**PROBLEM DETAILS**
The required answer is the count of lines in the records that contain "dont", with no other text.

**TASK MATERIAL**
----------------------------------------

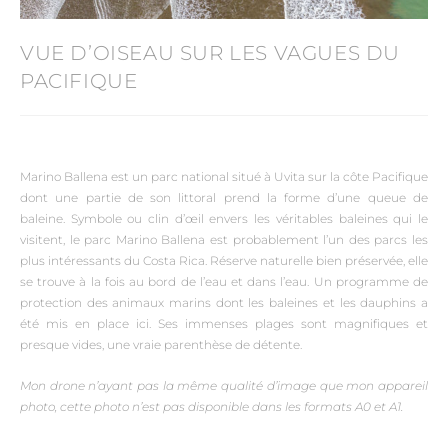
VUE D’OISEAU SUR LES VAGUES DU
PACIFIQUE
Marino Ballena est un parc national situé à Uvita sur la côte Pacifique
dont une partie de son littoral prend la forme d’une queue de
baleine. Symbole ou clin d’œil envers les véritables baleines qui le
visitent, le parc Marino Ballena est probablement l’un des parcs les
plus intéressants du Costa Rica. Réserve naturelle bien préservée, elle
se trouve à la fois au bord de l’eau et dans l’eau. Un programme de
protection des animaux marins dont les baleines et les dauphins a
été mis en place ici. Ses immenses plages sont magnifiques et
presque vides, une vraie parenthèse de détente.
Mon drone n’ayant pas la même qualité d’image que mon appareil
photo, cette photo n’est pas disponible dans les formats A0 et A1.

----------------------------------------

**EXPECTED ANSWER**
2